アクションゲームの本質とは、優れたゲームに求められる要素とは
3月14日から18日にかけて、アメリカのカリフォルニア州サンフランシスコで行われたゲーム開発者向けの国際会議GDC(ゲーム・デベロッパーズ・カンファレンス)。プラチナゲームズの稲葉敦志氏による講演“Action Games Without Borders: Making Platinum-Quality Games For The World”の模様をお伝えしよう。
稲葉氏は、プラチナゲームズでのプロデューサーとしての仕事を「プラチナゲームズで作っているゲームのすべてのライン」に対して最終的な責任を持ち、「制作を立ち上げ、最終的に完成形に持っていくまでのすべての工程について適切にコントロールしていって、面白いゲームを世に送り出す」ことだとする。
『ベヨネッタ』シリーズをはじめ数々の“プラチナ品質の”(Platinum-Quality)アクションゲームを世に送り出し、世界中にファンを獲得しているプラチナゲームズでは、どんなセオリーに沿ってゲームを開発しているのか?
アクションゲームとはそもそもなんなのか
講演はまず、アクションゲームという形式の分析から始まった。いわく、稲葉氏にとってアクションゲームは「アウトプットに対する反応の集合」、つまり敵の出現や攻撃、あるいは弾が来たから避けるといった、何か起こったことに対して一定時間以内に対応する「受動的な行動の塊」であるとする。
一方それに対して、アドベンチャーゲームやホラーゲームなどは「何が起こるかわからないところで行動する」部分があり、アクションとアドベンチャーを比較すると、実は前者に受動性があり、後者に積極性があるのだという。
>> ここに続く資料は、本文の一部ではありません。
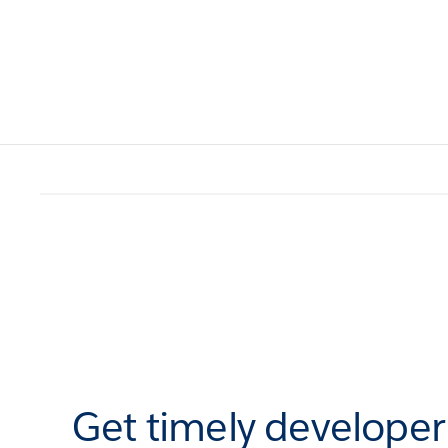
Get timely develope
これは言葉のイメージの逆で、実に面白い指摘だ。
確かに、アクションゲームをプレイしていてさっぱりうまくいかない時を思い返して当てはめてみると、なぜ駄目なのかがスッとわかる。例えば敵の攻撃を連続で食らってしまう時は、敵の攻撃モーションがそもそも見えていないとか、そもそもプレイヤーに避けさせたりカウンターを入れさせるためのフリなのが理解できていないとか、カウンターに使えない技で返そうとしているとか、いずれにしても“敵の攻撃の予兆に気付く→正しい反応を見出す→一定時間内にそれを入力して返す”という流れのどこかで外れている。
稲葉氏は続けて、状況に対して途切れずに対応し続けられる力が“アクションゲームスキル”であり、長時間の連続した対応を求められたり、猶予時間が短いものが“ハードなアクション”になりうると語る。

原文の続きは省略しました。